Finally, I need to remark a bit on the special nature of noreturn. In the actual Rust language, and up until now in this document, all function return types have been of resources that can actually be written onto the stack as the output of a function. All such types are forced to be Sized, even ! technically. Though, there are capabilities like alloca in the low-level intermediate languages that allow for dynamic memory allocation on the stack. Whether that could one day allow for other possibilities remains to be seen. The point though is that, at bare minimum, noreturn cannot possibly be a type that allows resources to be written onto the stack, because morally expressions of this type cannot do anything except propagate the noreturn higher up. In that regard, it needs to be understood that there are many places where any type normally would be allowed but noreturn is not, for example as the type of a function argument. In some ways it is similar to unsized types like [T], the dereferenced array slice of type T and unknown length. As we mentioned with calling a Return<T>, all other resources must have been disposed before you can start ‘returning’ a noreturn. We will have to get into the exact nature of noreturn later.

There is one rather fundamental function that continuations support called call_with_current_continuation.

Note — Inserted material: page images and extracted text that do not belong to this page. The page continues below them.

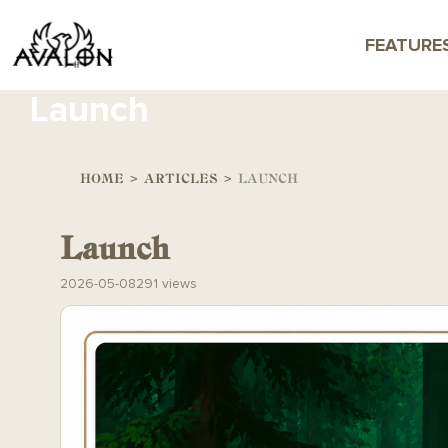
FEATURE
Launch
HOME
>
ARTICLES
>
LAUNCH
Launch
2026-05-08
291 views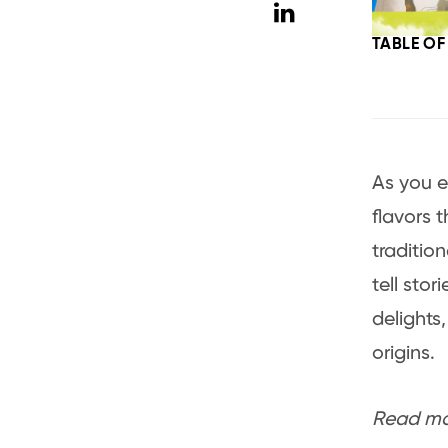
TABLE O
As you e
flavors 
traditio
tell sto
delights
origins.
Read mor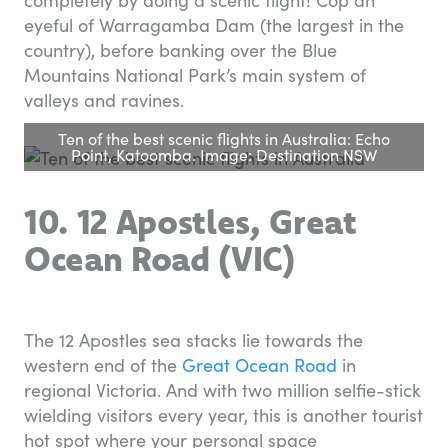
eyeful of Warragamba Dam (the largest in the
country), before banking over the Blue
Mountains National Park’s main system of
valleys and ravines.
Ten of the best scenic flights in Australia: Echo
Point, Katoomba. Image: Destination NSW
10. 12 Apostles, Great
Ocean Road (VIC)
The 12 Apostles sea stacks lie towards the
western end of the
Great Ocean Road
in
regional Victoria. And with two million selfie-stick
wielding visitors every year, this is another tourist
hot spot where your personal space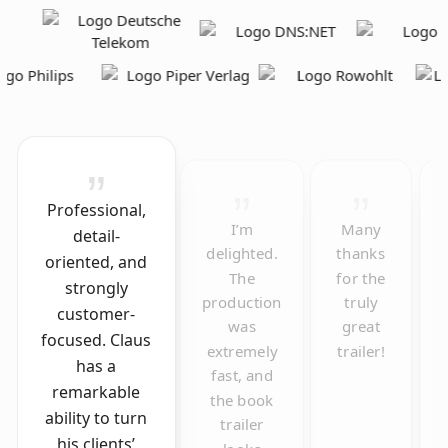
Professional,
I’m
Many
detail-
delighted.
thanks
oriented, and
The
for the
strongly
production
truly
customer-
was
great
focused. Claus
extremely
trailer!
has a
fast, and
remarkable
the book
ability to turn
trailer
his clients’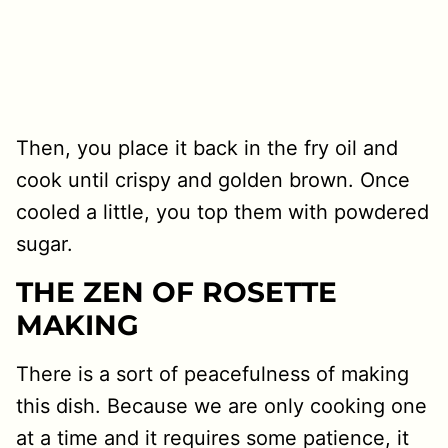
Then, you place it back in the fry oil and
cook until crispy and golden brown. Once
cooled a little, you top them with powdered
sugar.
THE ZEN OF ROSETTE
MAKING
There is a sort of peacefulness of making
this dish. Because we are only cooking one
at a time and it requires some patience, it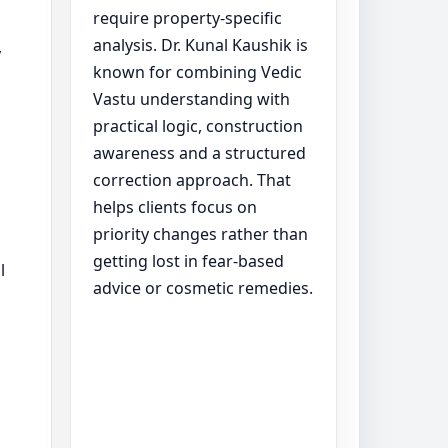
require property-specific
analysis. Dr. Kunal Kaushik is
y
known for combining Vedic
Vastu understanding with
practical logic, construction
awareness and a structured
correction approach. That
helps clients focus on
priority changes rather than
getting lost in fear-based
l
advice or cosmetic remedies.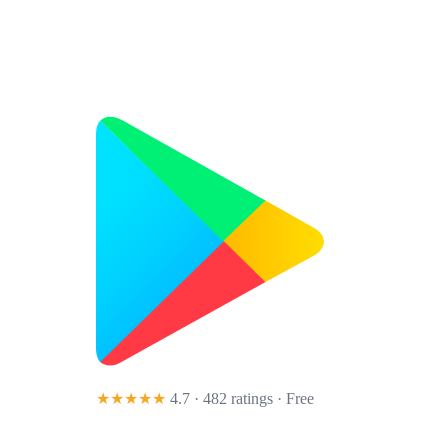
★★★★★
4.7 · 482 ratings
· Free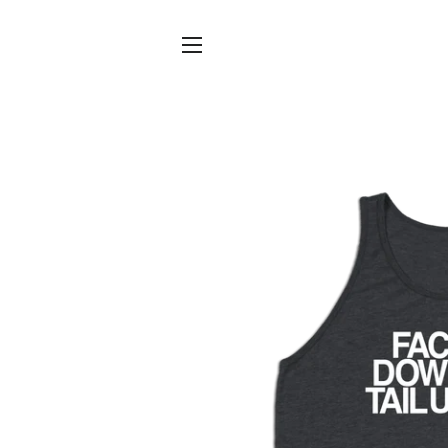
SITE NAVIGATION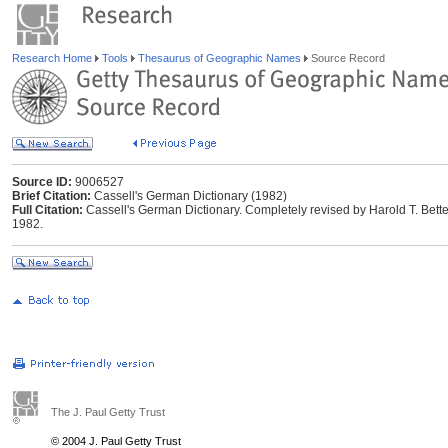
Research Home
Tools
Thesaurus of Geographic Names
Source Record
Source ID:
9006527
Brief Citation:
Cassell's German Dictionary (1982)
Full Citation:
Cassell's German Dictionary. Completely revised by Harold T. Bett
1982.
The J. Paul Getty Trust
© 2004 J. Paul Getty Trust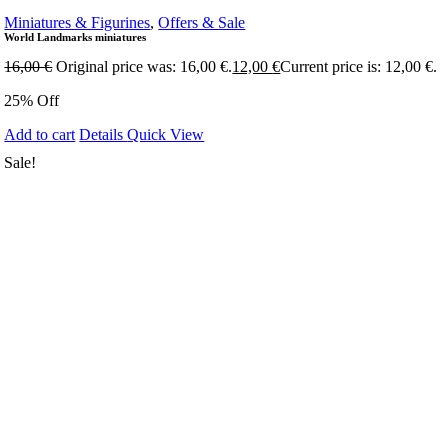
Miniatures & Figurines
,
Offers & Sale
World Landmarks miniatures
16,00
€
Original price was: 16,00 €.
12,00
€
Current price is: 12,00 €.
25% Off
Add to cart
Details
Quick View
Sale!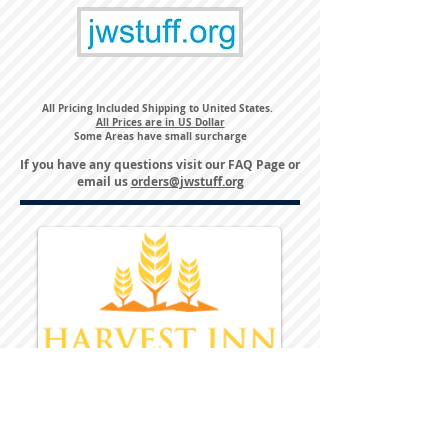
All Pricing Included Shipping to United States.
All Prices are in US Dollar
Some Areas have small surcharge
If you have any questions visit our
FAQ Page
or
email us
orders@jwstuff.org
Harvest Inn Hotel
Top Hotel Choice for Bethel Trips
Located in Pine Bush, NY Close to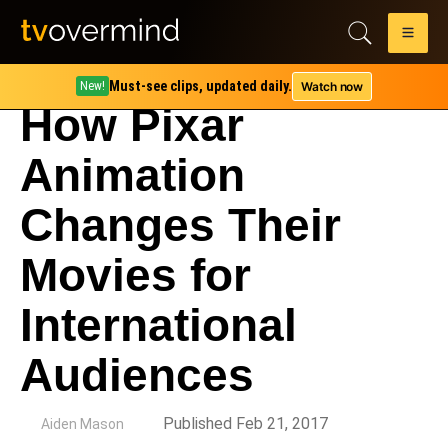
Must-see clips, updated daily.
Watch now
New!
How Pixar
Animation
Changes Their
Movies for
International
Audiences
by
Published Feb 21, 2017
Aiden Mason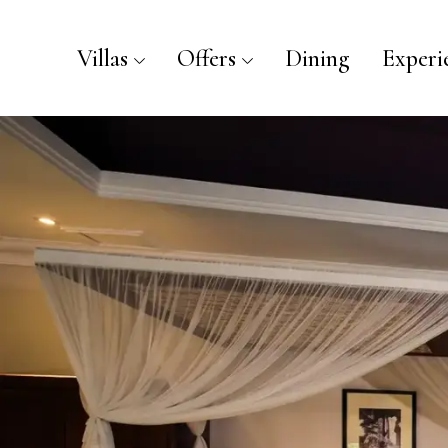
Villas
Offers
Dining
Experi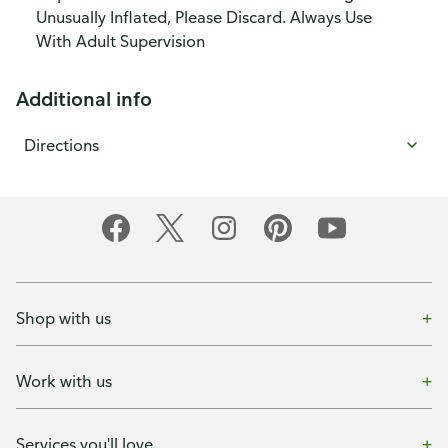
Unusually Inflated, Please Discard. Always Use
With Adult Supervision
Additional info
Directions
Shop with us
Work with us
Services you'll love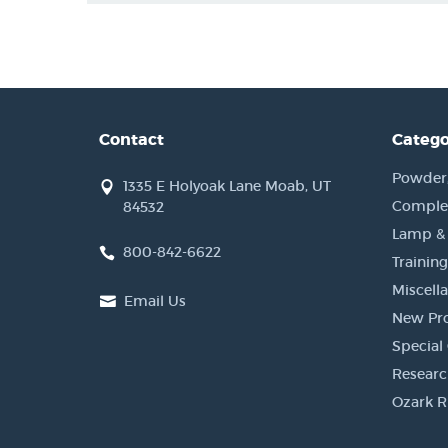
Contact
Catego
Powder, 
1335 E Holyoak Lane Moab, UT
Complet
84532
Lamp &
800-842-6622
Training
Miscell
Email Us
New Pr
Special 
Researc
Ozark R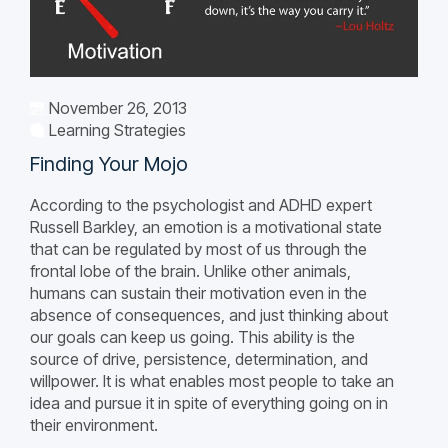
November 26, 2013
Learning Strategies
Finding Your Mojo
According to the psychologist and ADHD expert
Russell Barkley, an emotion is a motivational state
that can be regulated by most of us through the
frontal lobe of the brain. Unlike other animals,
humans can sustain their motivation even in the
absence of consequences, and just thinking about
our goals can keep us going. This ability is the
source of drive, persistence, determination, and
willpower. It is what enables most people to take an
idea and pursue it in spite of everything going on in
their environment.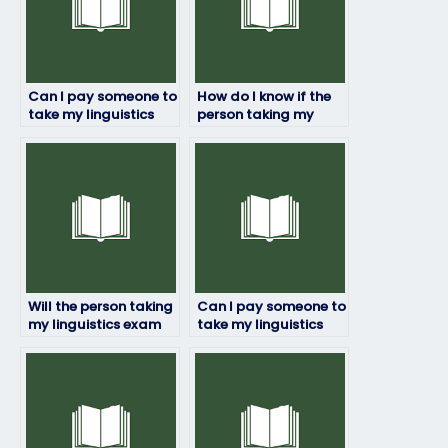
Can I pay someone to
How do I know if the
take my linguistics
person taking my
exam?
linguistics exam is
trustworthy?
Will the person taking
Can I pay someone to
my linguistics exam
take my linguistics
ensure accuracy and
exam if I have a
precision?
disability?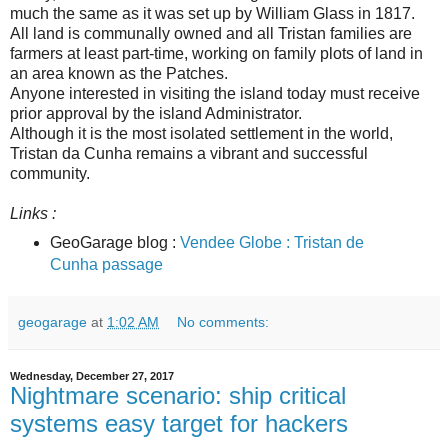
much the same as it was set up by William Glass in 1817.
All land is communally owned and all Tristan families are
farmers at least part-time, working on family plots of land in
an area known as the Patches.
Anyone interested in visiting the island today must receive
prior approval by the island Administrator.
Although it is the most isolated settlement in the world,
Tristan da Cunha remains a vibrant and successful
community.
Links :
GeoGarage blog :
Vendee Globe : Tristan de
Cunha passage
geogarage
at
1:02 AM
No comments:
Wednesday, December 27, 2017
Nightmare scenario: ship critical
systems easy target for hackers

With the above design, it is rather easy to implement.

fn call_with_current_continuation<F, T>(k : F) -> T 
  where F : FnOnce(Return<T>) -> noreturn
{
    k(return)
}

Such a function is possible in ordinary code only because Return<T> must be the continuation called at the end of k, by virtue of being unable to escape or be consumed any other way. Had we not had such a restriction, it would be possible to store this continuation somewhere else and run some other continuation instead. This would wreak havoc on the stack under ordinary calling conventions, as the continuation will have resumed further down than it started. The only ways to support such a thing would be either an alternate calling convention that allows functions return lower on the stack than they were called, or a continuation passing transform (and in practice these seem to be the same).

Coroutines

Now, I did mention that continuations are fundamental to Classical Linear Logic. The reason is that they relate each type operators to its “opposite” in a sense. In fact, they allow us to derive the second half of the type operators from the first half. It turns out that the continuation of a variant is exactly a choice, and vice-versa:

trait MyChoice {
    fn choice1(self) -> i32;
    fn choice2(self) -> i64;
}

enum MyEnum {
    Choice1(Return<i32>),
    Choice2(Return<i64>)
}

fn choiceToCont<C : MyChoice>(c : C) -> 
    impl FnOnce(MyEnum) -> noreturn
{
    |e| match e {
        Choice1(ki32) -> ki32(c.choice1()),
        Choice2(ki64) -> ki64(c.choice2())
    }
}

fn contToChoice<K : FnOnce(MyEnum) -> noreturn>(k : K) ->
    impl MyChoice
{
    choice MyChoice {
        choice1: || {
            k(MyEnum::Choice1(return))
        },
        choice2: || {
            k(MyEnum::Choice2(return))
        }
    }
}

If you noticed where I’ve been heading, then you might have guessed by now that multi-yield coroutine types are actually the continuation of structs. You would be correct. This is the only definition of linear coroutines that I have come across.

trait Par<A, B> {
    fn execute_par<K1, K2>(self, k1 : K1, k2 : K2) -> noreturn
        where K1 : FnOnce(A) -> noreturn, 
              K2 : FnOnce(B) -> noreturn;
}

A simple syntax for building this sort of construct is much less obvious than for choice, but I will give it my best shot. Inspired by languages with syntax for iterator generator functions, let’s suppose that in place of the return type of an ordinary function, we can write:

coroutine(value1 : i32, value2 : i64)

Each of the “variable names” of this spec refers to one of the yields of the coroutine body, which is done with a new syntax yield <name>. As with return, this can either be used to immediately yield a given value of the specified type, or it can be used by itself as a continuation resource of type Return<T>. The body must eventually use all of these yields. These replace the return keyword, which will not be available for use, nor will implicit return be allowed as the function body expects to end in noreturn.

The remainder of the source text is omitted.